When there is more than one term for essentially the same thing, it usually is because people from different communities (that talk little to each other) try to do the same thing. This probably is also the case here.
Incremental clustering and online clustering are largely the same thing IMHO. Incremental clustering may be a bit more batch oriented that online clustering.
Data stream clustering is similar, but usually makes the assumption that "old" data is of less importance. As such, it will often discard old data, and only keep "summaries" of it for clustering.
So "online" and "stream" often differ in that in the first case it is commonly expected that the result will be exactly the same as if all the data had been available in the first place; in the second case, old data is considered unavailable, and the summaries are just updated for the new data. Things such as "concept drift" come into existence here.

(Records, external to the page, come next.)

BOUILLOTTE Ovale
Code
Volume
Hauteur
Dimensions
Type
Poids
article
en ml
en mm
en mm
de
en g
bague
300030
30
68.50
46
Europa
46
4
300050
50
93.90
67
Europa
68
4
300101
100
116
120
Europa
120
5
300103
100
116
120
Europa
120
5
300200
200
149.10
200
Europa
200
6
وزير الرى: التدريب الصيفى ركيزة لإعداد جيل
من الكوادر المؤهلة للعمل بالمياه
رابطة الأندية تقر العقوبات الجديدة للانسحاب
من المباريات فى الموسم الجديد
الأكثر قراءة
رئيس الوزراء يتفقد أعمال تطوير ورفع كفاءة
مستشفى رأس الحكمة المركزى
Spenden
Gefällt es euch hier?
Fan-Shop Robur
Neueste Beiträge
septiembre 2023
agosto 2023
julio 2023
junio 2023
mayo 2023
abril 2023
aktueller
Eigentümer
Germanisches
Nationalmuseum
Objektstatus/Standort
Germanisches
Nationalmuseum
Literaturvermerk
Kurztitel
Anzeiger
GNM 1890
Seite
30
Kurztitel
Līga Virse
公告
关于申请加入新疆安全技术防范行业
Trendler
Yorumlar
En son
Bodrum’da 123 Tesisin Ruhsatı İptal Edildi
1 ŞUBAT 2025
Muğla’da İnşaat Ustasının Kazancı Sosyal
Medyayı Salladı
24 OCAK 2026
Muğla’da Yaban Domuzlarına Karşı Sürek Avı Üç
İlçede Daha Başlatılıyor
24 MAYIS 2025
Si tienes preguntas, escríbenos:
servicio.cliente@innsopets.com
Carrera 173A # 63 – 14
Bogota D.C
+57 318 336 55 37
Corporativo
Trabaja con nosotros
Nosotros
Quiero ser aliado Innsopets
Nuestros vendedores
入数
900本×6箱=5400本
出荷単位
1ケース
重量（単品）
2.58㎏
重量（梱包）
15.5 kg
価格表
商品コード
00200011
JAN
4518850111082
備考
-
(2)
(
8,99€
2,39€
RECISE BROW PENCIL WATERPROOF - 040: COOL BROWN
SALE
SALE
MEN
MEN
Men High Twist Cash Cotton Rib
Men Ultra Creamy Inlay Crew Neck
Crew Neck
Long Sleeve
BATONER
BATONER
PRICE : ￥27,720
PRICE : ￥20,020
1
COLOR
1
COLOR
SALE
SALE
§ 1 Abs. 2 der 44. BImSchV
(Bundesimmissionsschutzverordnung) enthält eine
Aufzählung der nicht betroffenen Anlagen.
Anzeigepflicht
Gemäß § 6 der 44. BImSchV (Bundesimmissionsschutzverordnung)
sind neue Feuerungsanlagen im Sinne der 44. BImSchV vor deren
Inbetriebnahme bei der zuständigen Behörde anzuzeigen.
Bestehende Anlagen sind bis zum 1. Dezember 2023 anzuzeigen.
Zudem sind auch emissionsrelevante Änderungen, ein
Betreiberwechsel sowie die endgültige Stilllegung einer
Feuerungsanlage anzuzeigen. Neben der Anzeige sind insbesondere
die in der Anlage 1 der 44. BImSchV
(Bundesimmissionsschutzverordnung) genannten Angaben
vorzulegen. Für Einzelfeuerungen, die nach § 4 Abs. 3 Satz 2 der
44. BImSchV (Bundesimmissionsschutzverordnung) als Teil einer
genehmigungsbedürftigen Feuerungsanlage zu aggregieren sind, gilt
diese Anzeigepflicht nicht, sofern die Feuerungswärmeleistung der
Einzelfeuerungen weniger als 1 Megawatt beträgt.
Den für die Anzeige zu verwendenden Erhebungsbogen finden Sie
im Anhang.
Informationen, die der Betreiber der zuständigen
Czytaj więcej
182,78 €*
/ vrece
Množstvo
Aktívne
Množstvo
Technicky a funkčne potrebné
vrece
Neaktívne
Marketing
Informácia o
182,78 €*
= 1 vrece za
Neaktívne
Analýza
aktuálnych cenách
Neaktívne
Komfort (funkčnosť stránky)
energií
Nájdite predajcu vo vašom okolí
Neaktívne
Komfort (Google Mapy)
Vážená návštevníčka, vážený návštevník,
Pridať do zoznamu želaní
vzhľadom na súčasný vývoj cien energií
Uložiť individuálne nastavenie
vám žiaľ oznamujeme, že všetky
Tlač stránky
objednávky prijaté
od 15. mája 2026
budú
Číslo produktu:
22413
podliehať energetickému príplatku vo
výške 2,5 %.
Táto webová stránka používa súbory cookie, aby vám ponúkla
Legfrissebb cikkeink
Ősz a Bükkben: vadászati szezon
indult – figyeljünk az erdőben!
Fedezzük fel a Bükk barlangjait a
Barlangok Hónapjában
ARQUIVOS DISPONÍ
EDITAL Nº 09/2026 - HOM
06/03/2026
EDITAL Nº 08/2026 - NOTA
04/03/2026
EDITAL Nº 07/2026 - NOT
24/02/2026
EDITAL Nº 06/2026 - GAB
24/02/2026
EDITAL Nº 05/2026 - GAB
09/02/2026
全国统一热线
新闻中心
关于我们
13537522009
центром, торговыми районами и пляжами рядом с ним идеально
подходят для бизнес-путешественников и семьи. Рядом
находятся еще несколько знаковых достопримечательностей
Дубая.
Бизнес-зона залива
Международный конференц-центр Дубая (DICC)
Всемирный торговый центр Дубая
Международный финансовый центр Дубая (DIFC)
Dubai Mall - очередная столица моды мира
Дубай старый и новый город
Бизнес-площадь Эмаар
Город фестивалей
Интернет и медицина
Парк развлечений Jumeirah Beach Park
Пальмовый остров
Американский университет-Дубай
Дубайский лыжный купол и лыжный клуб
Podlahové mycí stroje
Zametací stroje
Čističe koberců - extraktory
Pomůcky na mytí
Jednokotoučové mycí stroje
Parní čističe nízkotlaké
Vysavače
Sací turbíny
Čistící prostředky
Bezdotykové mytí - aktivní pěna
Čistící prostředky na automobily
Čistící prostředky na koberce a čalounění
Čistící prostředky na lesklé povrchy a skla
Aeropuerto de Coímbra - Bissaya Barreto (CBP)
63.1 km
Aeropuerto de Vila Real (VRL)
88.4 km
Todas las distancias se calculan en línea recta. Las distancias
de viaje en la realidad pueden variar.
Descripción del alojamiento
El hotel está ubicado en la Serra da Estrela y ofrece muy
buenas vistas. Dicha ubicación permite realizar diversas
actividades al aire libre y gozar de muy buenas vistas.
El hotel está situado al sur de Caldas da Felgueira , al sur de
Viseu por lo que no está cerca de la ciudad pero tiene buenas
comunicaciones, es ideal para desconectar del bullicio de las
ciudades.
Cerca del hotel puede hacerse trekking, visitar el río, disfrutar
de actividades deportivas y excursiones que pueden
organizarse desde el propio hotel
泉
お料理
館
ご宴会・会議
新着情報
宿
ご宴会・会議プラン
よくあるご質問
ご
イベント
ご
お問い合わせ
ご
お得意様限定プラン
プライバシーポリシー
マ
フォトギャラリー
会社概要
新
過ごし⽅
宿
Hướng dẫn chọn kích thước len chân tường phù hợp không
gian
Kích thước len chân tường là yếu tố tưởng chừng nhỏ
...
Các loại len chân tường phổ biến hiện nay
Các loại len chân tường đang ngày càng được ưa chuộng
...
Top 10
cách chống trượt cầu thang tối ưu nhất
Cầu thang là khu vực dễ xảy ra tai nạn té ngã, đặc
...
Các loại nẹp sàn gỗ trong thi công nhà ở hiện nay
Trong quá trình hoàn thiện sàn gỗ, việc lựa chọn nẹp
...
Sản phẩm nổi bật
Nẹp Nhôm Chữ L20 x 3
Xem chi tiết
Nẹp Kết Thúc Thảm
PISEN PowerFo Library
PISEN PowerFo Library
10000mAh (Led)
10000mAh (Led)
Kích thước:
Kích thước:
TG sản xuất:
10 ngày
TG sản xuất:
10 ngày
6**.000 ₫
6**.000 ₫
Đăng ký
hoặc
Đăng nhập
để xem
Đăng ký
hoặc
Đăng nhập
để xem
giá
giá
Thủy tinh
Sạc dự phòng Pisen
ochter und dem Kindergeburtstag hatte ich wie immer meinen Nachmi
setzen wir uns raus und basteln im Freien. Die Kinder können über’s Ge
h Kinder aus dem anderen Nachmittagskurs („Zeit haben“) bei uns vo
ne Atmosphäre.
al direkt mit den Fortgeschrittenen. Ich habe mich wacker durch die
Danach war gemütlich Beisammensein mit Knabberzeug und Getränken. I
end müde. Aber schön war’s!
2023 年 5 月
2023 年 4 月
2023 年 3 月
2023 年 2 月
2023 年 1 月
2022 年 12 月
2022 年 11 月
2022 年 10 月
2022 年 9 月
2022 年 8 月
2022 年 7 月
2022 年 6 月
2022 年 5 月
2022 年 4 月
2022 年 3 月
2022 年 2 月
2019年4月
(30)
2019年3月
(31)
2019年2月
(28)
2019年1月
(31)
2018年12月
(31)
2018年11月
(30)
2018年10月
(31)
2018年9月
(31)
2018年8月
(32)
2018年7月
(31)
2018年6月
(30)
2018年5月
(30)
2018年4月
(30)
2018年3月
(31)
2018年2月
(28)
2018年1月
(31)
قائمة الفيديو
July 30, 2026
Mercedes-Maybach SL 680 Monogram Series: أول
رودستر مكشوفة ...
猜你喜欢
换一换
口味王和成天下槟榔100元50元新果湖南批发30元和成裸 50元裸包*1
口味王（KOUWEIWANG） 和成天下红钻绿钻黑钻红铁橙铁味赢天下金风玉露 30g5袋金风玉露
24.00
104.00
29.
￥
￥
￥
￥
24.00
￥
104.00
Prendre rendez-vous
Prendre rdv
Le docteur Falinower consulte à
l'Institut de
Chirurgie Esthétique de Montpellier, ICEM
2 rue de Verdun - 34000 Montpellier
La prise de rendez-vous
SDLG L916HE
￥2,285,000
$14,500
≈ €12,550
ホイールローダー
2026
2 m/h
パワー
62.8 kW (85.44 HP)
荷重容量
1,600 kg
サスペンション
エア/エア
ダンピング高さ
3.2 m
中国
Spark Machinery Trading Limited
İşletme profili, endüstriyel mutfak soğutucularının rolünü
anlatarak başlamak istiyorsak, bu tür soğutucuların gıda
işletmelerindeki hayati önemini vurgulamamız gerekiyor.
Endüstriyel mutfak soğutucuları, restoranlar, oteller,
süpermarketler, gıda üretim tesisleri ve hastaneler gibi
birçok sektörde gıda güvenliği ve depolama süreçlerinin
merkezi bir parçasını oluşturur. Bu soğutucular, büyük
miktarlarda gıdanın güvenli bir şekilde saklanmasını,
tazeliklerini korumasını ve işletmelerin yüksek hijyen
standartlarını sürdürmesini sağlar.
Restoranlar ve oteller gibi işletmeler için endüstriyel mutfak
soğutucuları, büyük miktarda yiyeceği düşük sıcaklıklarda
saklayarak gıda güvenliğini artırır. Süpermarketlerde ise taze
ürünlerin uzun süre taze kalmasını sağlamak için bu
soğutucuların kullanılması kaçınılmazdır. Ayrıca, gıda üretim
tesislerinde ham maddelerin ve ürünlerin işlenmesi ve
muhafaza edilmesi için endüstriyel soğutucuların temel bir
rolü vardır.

Now for the last one, single-pass means that you are supposed to process every element just once (and not copy it). Such algorithms obviously must be in linear time, which makes them good candidates for big data and MapReduce (if they can be somewhat divided, this is not necessarily trivial).
Single-pass doesn't necessarily mean the results will be updateable and thus usable for online or streaming operation. However they often are, as they never need to access "old" data, and the summaries they are allowed to keep usually can be kept and updated.
Single-pass are mostly interesting when you have too much data to keep or process more than once. So for "real time" applications and such. Obviously, the results will usually be worse than when you had full data available anytime.